Work item: Where the entries below show "personalized content collection", begin there and print that line and all following lines exactly, through the last, omitting pictures.

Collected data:
- - - - -

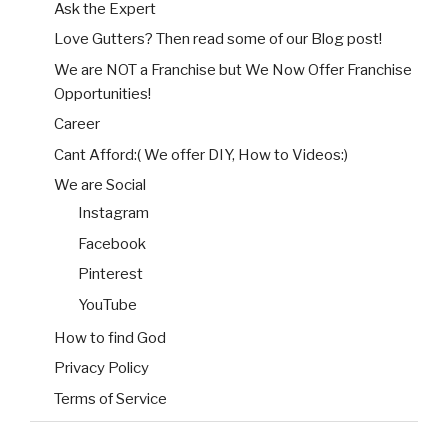
Ask the Expert
Love Gutters? Then read some of our Blog post!
We are NOT a Franchise but We Now Offer Franchise
Opportunities!
Career
Cant Afford:( We offer DIY, How to Videos:)
We are Social
Instagram
Facebook
Pinterest
YouTube
How to find God
Privacy Policy
Terms of Service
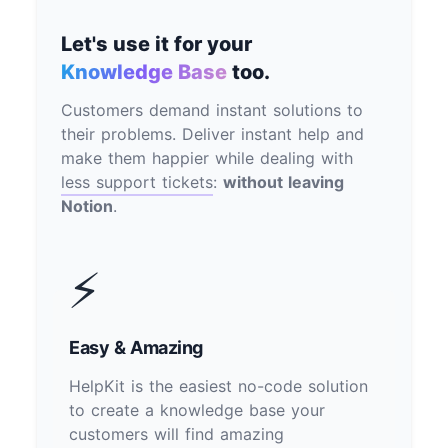
Let's use it for your
Knowledge Base
too.
Customers demand instant solutions to
their problems. Deliver instant help and
make them happier while dealing with
less support tickets
:
without leaving
Notion
.
⚡
Easy & Amazing
HelpKit is the easiest no-code solution
to create a knowledge base your
customers will find amazing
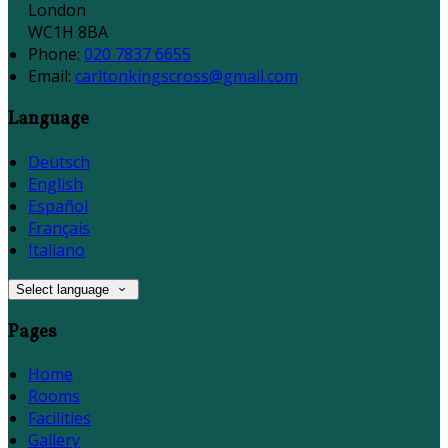
London
WC1H 8BA
Phone:
020 7837 6655
Email:
carltonkingscross@gmail.com
Language
Deutsch
English
Español
Français
Italiano
Select language
Pages
Home
Rooms
Facilities
Gallery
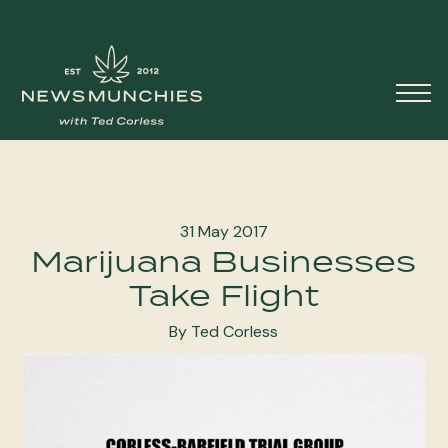
Skip to content
Main
Navigation
31 May 2017
Marijuana Businesses
Take Flight
By Ted Corless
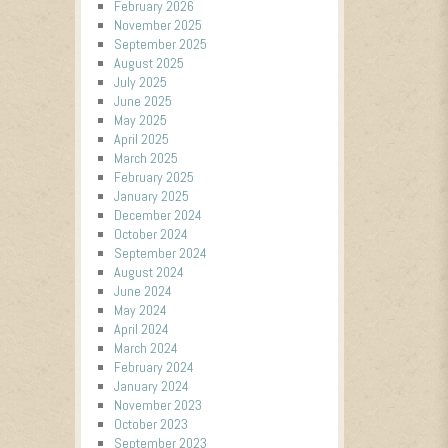
February 2026
November 2025
September 2025
August 2025
July 2025
June 2025
May 2025
April 2025
March 2025
February 2025
January 2025
December 2024
October 2024
September 2024
August 2024
June 2024
May 2024
April 2024
March 2024
February 2024
January 2024
November 2023
October 2023
September 2023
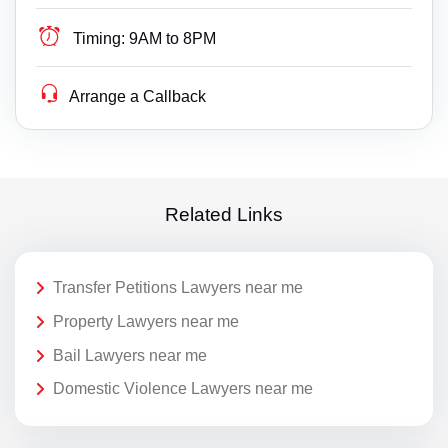
Timing:
9AM to 8PM
Arrange a Callback
Related Links
Transfer Petitions Lawyers near me
Property Lawyers near me
Bail Lawyers near me
Domestic Violence Lawyers near me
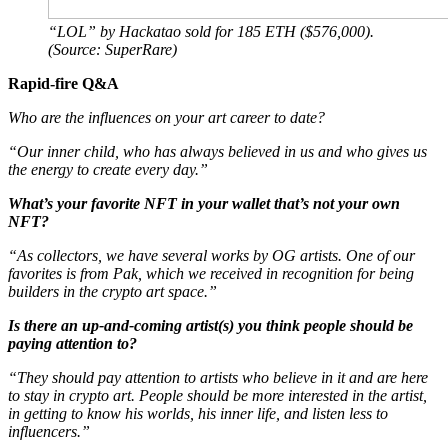
“LOL” by Hackatao sold for 185 ETH ($576,000).
(Source: SuperRare)
Rapid-fire Q&A
Who are the influences on your art career to date?
“Our inner child, who has always believed in us and who gives us
the energy to create every day.”
What’s your favorite NFT in your wallet that’s not your own
NFT?
“As collectors, we have several works by OG artists. One of our
favorites is from Pak, which we received in recognition for being
builders in the crypto art space.”
Is there an up-and-coming artist(s) you think people should be
paying attention to?
“They should pay attention to artists who believe in it and are here
to stay in crypto art. People should be more interested in the artist,
in getting to know his worlds, his inner life, and listen less to
influencers.”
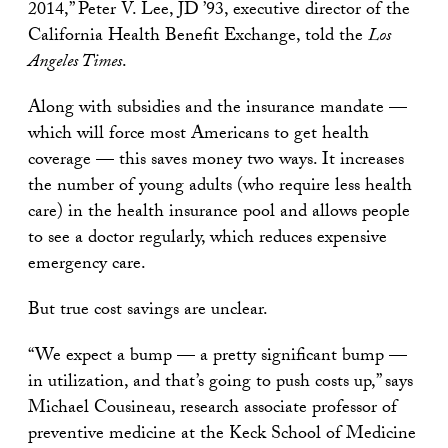
2014,” Peter V. Lee, JD ’93, executive director of the
California Health Benefit Exchange, told the
Los
Angeles Times
.
Along with subsidies and the insurance mandate —
which will force most Americans to get health
coverage — this saves money two ways. It increases
the number of young adults (who require less health
care) in the health insurance pool and allows people
to see a doctor regularly, which reduces expensive
emergency care.
But true cost savings are unclear.
“We expect a bump — a pretty significant bump —
in utilization, and that’s going to push costs up,” says
Michael Cousineau, research associate professor of
preventive medicine at the Keck School of Medicine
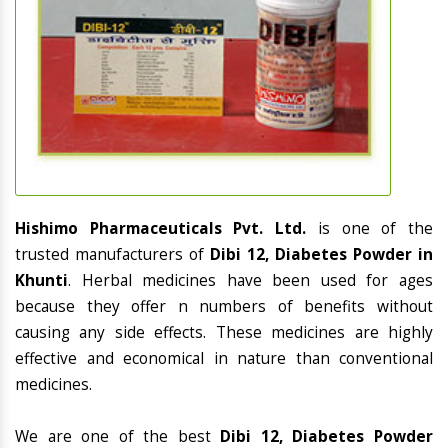
Hishimo Pharmaceuticals Pvt. Ltd.
is one of the
trusted manufacturers of
Dibi 12, Diabetes Powder in
Khunti
. Herbal medicines have been used for ages
because they offer n numbers of benefits without
causing any side effects. These medicines are highly
effective and economical in nature than conventional
medicines.
We are one of the best
Dibi 12, Diabetes Powder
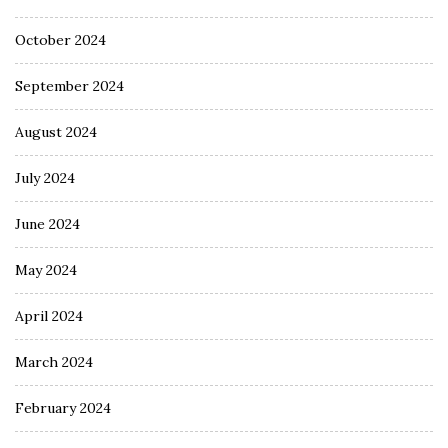
October 2024
September 2024
August 2024
July 2024
June 2024
May 2024
April 2024
March 2024
February 2024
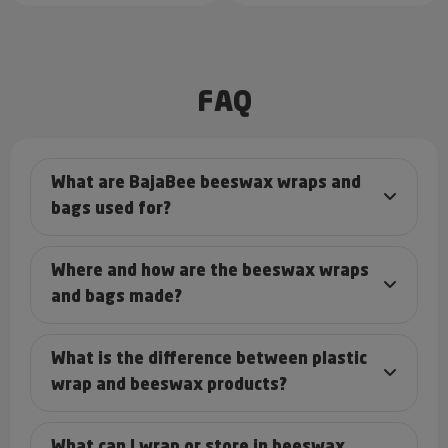
FAQ
What are BajaBee beeswax wraps and
bags used for?
Where and how are the beeswax wraps
and bags made?
What is the difference between plastic
wrap and beeswax products?
What can I wrap or store in beeswax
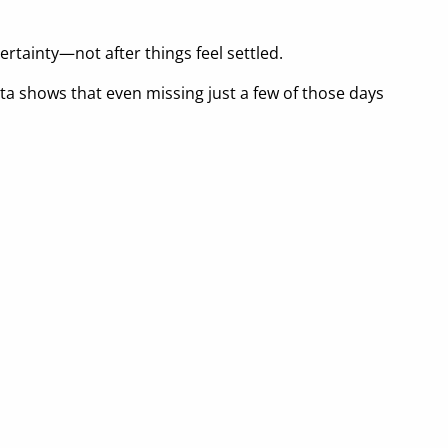
rtainty—not after things feel settled.
ta shows that even missing just a few of those days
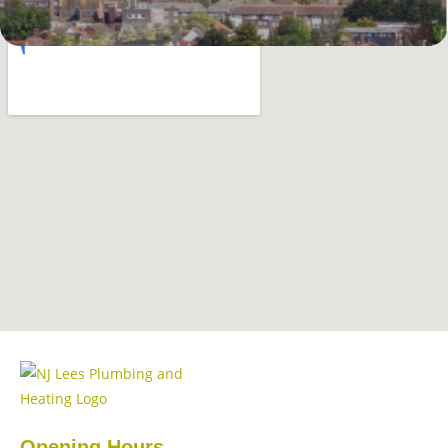
Opening Hours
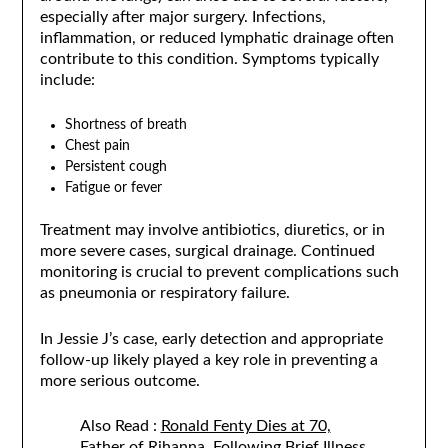
especially after major surgery. Infections,
inflammation, or reduced lymphatic drainage often
contribute to this condition. Symptoms typically
include:
Shortness of breath
Chest pain
Persistent cough
Fatigue or fever
Treatment may involve antibiotics, diuretics, or in
more severe cases, surgical drainage. Continued
monitoring is crucial to prevent complications such
as pneumonia or respiratory failure.
In Jessie J’s case, early detection and appropriate
follow-up likely played a key role in preventing a
more serious outcome.
Also Read :
Ronald Fenty Dies at 70,
Father of Rihanna, Following Brief Illness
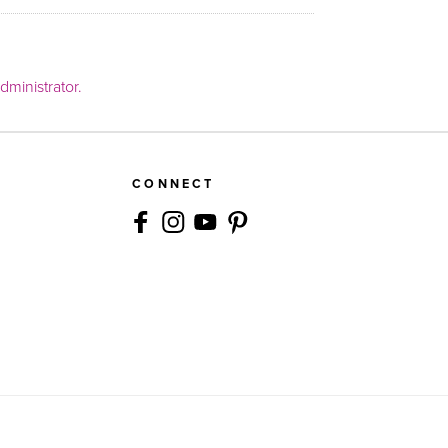
ministrator.
CONNECT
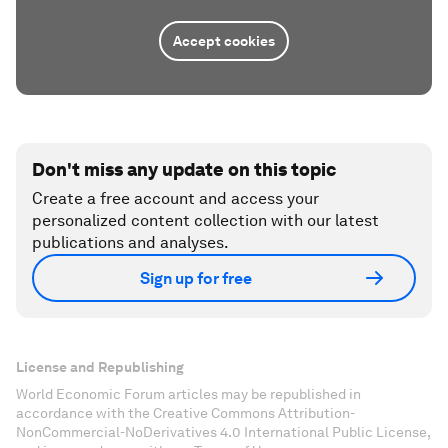
Accept cookies
Don't miss any update on this topic
Create a free account and access your
personalized content collection with our latest
publications and analyses.
Sign up for free
License and Republishing
World Economic Forum articles may be republished in
accordance with the Creative Commons Attribution-
NonCommercial-NoDerivatives 4.0 International Public License,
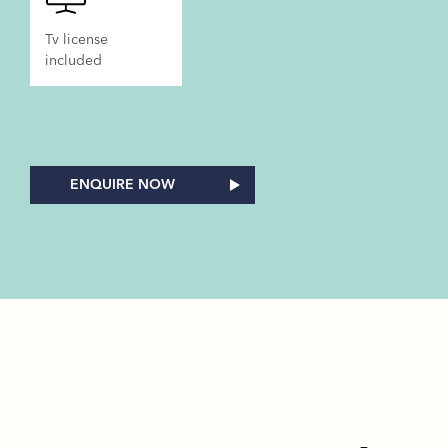
Tv license
included
ENQUIRE NOW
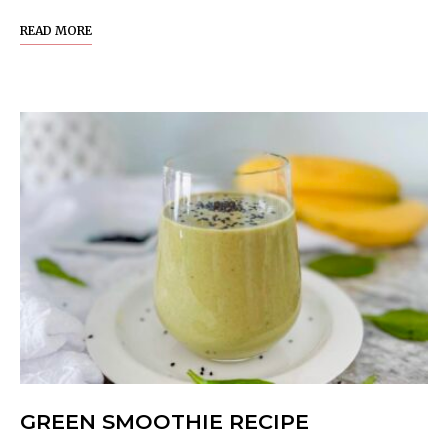
READ MORE
GREEN SMOOTHIE RECIPE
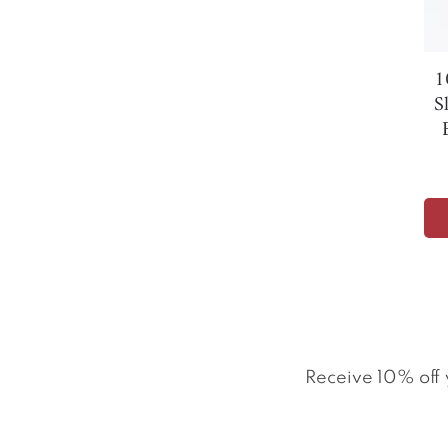
1
S
Receive 10% off 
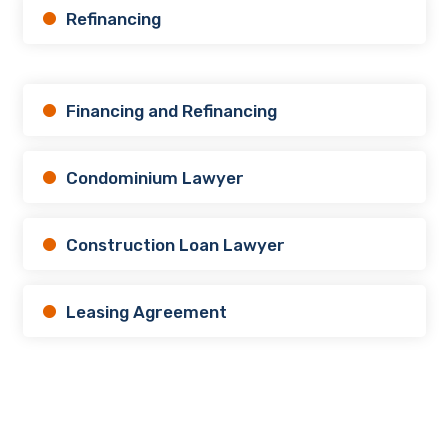
Refinancing
Financing and Refinancing
Condominium Lawyer
Construction Loan Lawyer
Leasing Agreement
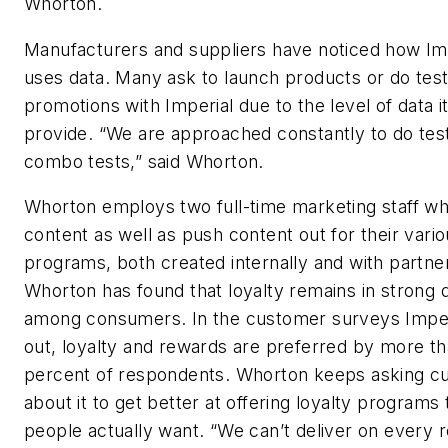
Whorton.
Manufacturers and suppliers have noticed how Im
uses data. Many ask to launch products or do tes
promotions with Imperial due to the level of data i
provide. “We are approached constantly to do tes
combo tests,” said Whorton.
Whorton employs two full-time marketing staff w
content as well as push content out for their vario
programs, both created internally and with partne
Whorton has found that loyalty remains in strong
among consumers. In the customer surveys Imper
out, loyalty and rewards are preferred by more t
percent of respondents. Whorton keeps asking c
about it to get better at offering loyalty programs 
people actually want. “We can’t deliver on every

- - - - -

Answer for the task:
personalized content collection with our latest
publications and analyses.
Sign up for free
License and Republishing
World Economic Forum articles may be republished in
accordance with the Creative Commons Attribution-
NonCommercial-NoDerivatives 4.0 International Public License,
Tv license
included
ENQUIRE NOW
READ MORE
GREEN SMOOTHIE RECIPE
1
S
Receive 10% off 
Refinancing
Financing and Refinancing
Condominium Lawyer
Construction Loan Lawyer
Leasing Agreement
Whorton.
Manufacturers and suppliers have noticed how Im
uses data. Many ask to launch products or do tes
promotions with Imperial due to the level of data i
provide. “We are approached constantly to do tes
combo tests,” said Whorton.
Whorton employs two full-time marketing staff w
content as well as push content out for their vario
programs, both created internally and with partne
Whorton has found that loyalty remains in strong
among consumers. In the customer surveys Imper
out, loyalty and rewards are preferred by more t
percent of respondents. Whorton keeps asking c
about it to get better at offering loyalty programs 
people actually want. “We can’t deliver on every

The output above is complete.